During the depression many of the health insurance firms went out of business and large numbers of people had to stop their payments because of unemployment. Hospitals found it increasingly difficult to raise funds and by 1938 about 60% of the income required by the voluntary hospitals was received from local taxes, the rates. Hospitals could no longer claim to be independent and had great difficulty managing their budgets from year to year.

 

Women in particular sacrificed their own health for their families, especially the children. Domestic remedies were used first, anything that might avoid an expensive visit to the doctors surgery. The whole system was a mess and for many doctors one third of their patients never paid their bills.
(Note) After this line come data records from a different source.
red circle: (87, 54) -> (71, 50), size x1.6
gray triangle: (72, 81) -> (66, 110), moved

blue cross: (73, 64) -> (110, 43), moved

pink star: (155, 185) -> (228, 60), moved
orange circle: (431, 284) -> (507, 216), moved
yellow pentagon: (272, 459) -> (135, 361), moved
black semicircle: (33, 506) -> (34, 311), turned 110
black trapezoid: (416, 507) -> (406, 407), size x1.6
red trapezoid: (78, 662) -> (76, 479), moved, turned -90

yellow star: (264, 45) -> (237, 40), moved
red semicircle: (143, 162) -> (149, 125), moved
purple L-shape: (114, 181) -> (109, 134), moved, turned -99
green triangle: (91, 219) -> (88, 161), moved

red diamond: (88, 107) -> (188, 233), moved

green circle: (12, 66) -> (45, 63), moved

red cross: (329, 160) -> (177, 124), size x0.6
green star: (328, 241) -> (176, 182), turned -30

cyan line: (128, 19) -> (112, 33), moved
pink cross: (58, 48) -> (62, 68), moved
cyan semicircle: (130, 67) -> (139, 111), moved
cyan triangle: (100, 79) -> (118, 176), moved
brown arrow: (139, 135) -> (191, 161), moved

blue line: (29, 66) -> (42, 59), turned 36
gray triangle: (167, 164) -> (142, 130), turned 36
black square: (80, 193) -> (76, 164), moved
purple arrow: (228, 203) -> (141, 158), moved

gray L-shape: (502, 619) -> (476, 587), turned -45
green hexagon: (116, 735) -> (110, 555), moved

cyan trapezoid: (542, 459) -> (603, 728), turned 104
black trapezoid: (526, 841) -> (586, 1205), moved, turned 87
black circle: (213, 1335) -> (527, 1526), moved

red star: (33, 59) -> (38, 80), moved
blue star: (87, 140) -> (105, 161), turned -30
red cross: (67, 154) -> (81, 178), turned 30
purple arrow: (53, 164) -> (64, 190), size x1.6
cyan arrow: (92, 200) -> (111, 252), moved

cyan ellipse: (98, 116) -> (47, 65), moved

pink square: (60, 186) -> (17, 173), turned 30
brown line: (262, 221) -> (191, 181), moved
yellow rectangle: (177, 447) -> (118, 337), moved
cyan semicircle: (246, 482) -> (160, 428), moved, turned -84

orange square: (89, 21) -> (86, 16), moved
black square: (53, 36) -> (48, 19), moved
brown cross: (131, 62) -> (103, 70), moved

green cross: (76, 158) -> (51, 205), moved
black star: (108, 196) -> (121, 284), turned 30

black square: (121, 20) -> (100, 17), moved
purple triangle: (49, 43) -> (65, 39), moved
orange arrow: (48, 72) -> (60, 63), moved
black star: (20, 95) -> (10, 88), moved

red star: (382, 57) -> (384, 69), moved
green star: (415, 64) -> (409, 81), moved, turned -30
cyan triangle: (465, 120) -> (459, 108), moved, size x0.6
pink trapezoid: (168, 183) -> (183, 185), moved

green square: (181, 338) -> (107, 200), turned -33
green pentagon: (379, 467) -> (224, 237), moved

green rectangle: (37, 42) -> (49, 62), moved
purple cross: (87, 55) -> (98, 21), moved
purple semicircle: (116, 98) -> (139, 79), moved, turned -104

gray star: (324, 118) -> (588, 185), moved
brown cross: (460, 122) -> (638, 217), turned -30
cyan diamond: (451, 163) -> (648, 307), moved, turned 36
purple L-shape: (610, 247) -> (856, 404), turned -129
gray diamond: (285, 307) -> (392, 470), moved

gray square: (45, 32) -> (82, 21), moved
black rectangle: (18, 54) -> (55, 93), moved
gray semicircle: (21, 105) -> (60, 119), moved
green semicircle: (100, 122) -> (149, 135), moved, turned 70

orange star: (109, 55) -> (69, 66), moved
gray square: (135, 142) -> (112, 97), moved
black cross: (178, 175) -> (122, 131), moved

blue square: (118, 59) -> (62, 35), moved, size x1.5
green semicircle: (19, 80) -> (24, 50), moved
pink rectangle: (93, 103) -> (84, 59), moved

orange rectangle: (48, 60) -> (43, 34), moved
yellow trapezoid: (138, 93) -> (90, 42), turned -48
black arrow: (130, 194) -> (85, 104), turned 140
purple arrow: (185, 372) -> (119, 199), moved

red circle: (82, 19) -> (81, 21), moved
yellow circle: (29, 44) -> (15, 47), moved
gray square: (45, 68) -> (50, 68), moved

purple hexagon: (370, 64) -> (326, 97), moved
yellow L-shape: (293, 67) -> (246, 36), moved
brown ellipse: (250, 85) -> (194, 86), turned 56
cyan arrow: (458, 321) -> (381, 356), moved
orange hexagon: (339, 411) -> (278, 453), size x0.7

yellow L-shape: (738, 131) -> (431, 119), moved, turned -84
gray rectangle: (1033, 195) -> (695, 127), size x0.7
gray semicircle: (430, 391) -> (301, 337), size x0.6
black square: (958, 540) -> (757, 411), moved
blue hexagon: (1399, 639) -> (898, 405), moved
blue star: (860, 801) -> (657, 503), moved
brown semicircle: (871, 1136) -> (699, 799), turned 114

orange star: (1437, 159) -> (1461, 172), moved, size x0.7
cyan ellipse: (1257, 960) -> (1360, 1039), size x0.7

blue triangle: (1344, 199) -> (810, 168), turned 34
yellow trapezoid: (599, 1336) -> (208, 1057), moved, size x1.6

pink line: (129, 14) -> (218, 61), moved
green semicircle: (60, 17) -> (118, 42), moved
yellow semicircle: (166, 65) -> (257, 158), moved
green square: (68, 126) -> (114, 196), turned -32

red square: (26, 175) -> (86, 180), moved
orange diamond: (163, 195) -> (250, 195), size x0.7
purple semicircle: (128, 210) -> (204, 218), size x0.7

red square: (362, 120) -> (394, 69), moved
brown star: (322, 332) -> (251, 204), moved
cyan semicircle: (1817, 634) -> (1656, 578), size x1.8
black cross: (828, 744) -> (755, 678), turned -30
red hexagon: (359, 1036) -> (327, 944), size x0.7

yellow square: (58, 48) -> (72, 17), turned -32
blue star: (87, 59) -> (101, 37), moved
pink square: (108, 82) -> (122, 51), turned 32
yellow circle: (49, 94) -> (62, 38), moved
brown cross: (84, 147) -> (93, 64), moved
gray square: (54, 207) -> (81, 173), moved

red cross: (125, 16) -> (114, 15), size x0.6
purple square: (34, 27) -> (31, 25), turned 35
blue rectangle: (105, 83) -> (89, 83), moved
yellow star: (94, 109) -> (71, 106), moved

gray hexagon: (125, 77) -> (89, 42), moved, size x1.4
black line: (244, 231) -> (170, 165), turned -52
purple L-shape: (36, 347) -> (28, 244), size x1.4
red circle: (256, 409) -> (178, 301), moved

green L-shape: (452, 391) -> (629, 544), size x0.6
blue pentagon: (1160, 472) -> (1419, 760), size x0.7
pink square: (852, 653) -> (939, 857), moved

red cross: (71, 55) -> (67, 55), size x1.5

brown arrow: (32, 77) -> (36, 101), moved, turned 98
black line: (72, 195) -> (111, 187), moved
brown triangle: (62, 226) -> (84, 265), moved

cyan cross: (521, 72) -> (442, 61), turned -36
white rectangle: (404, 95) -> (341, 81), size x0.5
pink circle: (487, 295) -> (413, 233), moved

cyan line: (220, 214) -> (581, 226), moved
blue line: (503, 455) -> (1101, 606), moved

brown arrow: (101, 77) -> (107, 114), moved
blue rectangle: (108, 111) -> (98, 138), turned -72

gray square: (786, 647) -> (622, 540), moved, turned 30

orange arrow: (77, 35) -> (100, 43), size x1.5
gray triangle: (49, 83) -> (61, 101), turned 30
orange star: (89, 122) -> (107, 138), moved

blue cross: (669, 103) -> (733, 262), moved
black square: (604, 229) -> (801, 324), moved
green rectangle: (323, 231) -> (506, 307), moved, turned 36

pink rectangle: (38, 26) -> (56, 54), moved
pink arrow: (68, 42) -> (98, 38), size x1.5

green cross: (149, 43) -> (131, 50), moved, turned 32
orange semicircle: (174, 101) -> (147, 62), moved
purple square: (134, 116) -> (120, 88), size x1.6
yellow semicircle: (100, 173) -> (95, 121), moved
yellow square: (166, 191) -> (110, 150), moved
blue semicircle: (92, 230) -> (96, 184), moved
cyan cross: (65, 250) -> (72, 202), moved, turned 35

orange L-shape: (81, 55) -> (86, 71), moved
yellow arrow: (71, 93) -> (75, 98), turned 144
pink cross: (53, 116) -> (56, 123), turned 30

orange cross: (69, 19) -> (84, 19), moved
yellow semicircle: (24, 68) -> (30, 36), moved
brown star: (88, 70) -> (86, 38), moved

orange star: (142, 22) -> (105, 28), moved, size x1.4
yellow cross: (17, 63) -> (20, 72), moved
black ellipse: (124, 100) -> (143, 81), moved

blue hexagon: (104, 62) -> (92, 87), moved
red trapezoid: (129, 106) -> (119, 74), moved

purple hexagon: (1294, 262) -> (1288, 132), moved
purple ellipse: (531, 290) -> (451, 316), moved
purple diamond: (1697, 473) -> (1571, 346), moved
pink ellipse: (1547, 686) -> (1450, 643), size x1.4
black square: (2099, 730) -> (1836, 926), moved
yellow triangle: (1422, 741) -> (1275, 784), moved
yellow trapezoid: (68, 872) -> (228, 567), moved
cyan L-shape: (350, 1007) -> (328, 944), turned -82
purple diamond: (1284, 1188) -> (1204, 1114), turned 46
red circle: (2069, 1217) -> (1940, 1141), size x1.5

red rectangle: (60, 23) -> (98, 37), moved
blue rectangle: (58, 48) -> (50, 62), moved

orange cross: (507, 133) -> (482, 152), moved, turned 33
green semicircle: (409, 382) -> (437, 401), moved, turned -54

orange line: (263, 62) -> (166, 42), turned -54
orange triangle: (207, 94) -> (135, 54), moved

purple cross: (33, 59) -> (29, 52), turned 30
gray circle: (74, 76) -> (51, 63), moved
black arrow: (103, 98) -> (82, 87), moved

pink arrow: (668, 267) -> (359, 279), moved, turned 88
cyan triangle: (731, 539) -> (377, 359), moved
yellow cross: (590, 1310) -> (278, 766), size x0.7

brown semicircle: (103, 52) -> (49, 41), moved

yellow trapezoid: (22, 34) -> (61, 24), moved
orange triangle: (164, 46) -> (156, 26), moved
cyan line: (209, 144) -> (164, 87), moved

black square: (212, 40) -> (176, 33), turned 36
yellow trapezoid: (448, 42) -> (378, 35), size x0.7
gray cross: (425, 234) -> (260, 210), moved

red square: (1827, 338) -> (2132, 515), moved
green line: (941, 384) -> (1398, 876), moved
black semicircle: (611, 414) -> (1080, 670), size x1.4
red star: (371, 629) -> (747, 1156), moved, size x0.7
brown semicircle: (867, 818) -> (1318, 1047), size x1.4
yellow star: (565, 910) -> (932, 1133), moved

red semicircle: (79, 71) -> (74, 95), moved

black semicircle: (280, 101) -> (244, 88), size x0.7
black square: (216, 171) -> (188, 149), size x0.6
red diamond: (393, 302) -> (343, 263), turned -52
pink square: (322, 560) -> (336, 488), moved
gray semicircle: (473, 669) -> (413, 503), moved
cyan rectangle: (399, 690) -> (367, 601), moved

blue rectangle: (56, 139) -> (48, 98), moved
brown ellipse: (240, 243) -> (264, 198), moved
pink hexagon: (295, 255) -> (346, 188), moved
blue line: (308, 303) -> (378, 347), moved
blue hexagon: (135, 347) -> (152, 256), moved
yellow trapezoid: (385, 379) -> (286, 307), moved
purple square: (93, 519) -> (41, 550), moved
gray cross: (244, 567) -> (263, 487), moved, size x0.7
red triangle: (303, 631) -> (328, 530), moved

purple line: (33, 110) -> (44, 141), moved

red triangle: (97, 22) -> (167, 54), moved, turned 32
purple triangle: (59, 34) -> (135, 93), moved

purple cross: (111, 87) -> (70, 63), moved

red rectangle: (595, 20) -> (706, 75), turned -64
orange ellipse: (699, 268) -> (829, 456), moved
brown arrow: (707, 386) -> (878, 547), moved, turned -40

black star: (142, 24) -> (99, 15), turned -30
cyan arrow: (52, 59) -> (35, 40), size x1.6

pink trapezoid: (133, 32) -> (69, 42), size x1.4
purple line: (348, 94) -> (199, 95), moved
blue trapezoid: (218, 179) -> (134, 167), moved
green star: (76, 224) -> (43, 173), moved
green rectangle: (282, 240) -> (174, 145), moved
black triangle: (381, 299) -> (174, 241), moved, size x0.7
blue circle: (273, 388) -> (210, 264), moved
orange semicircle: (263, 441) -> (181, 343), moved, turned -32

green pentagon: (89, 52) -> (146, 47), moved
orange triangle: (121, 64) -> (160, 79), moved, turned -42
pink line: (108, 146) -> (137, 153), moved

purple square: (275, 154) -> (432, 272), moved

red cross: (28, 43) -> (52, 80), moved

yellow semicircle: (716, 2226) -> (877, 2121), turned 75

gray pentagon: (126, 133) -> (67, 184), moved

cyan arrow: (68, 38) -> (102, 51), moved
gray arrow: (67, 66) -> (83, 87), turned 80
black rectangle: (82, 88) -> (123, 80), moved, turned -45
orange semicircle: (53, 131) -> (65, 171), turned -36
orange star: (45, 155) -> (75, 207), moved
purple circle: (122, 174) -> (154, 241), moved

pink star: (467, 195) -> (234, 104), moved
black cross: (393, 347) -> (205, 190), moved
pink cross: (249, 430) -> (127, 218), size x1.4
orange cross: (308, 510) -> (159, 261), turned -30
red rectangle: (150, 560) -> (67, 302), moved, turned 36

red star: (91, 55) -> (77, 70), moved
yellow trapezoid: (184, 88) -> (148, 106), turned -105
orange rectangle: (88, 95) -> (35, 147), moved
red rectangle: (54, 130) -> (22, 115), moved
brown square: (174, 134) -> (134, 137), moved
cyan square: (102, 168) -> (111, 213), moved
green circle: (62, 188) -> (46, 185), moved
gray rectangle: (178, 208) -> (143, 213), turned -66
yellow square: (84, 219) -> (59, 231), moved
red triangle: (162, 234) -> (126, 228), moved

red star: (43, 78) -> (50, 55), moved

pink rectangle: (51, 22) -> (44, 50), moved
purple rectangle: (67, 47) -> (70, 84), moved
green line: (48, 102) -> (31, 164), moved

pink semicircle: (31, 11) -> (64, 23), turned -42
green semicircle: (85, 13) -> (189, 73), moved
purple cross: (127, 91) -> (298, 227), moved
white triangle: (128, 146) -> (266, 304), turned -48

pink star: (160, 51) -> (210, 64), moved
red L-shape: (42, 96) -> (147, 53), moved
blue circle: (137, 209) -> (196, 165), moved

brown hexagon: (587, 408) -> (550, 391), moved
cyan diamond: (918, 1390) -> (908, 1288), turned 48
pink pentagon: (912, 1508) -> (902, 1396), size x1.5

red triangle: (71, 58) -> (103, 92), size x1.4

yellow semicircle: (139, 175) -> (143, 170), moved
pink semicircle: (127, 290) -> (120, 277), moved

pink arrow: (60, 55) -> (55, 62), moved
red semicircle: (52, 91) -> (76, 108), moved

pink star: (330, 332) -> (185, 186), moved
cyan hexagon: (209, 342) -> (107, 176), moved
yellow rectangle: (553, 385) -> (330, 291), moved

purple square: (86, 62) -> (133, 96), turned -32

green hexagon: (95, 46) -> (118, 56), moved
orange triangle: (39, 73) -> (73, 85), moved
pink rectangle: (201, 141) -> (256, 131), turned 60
From the 1920’s there was pressure for reform but the Conservatives believed fervently that it was the responsibility of the individual not the state to provide medical care. Reform came only with the fear of war in 1938.
The hospital network was divided between three types of hospital. For the wealthy there were the nursing homes. For those who were able to pay something towards their costs there were the voluntary hospitals and for the poor the municipal hospitals. The municipal hospitals were often the old workhouse infirmaries that had been converted when the Poor law was reformed in the early 1930’s. These were poorly resourced with few specialist doctors. In many areas in Kent they provided the last refuge for the old and the terminally ill. There were in Kent examples of excellence in both the provision of care and expertise but it was to be found in isolated pockets. The statistics tell a fuller story of high infant mortality and the frightening toll of people dying from infectious disease. What was not known at the time was the silent suffering that existed. This only became apparent when the National Health Service opened its doors to generations of people suffering from ill health and ailments that had remained untreated because it could not be afforded.

  In 1930
 

Activities

1.

What health care was available to most people in the first forty years of this century?

2. What were the problems that faced the health care system of the 1930’s?
3. Which groups were most disadvantaged by the need to pay for treatment?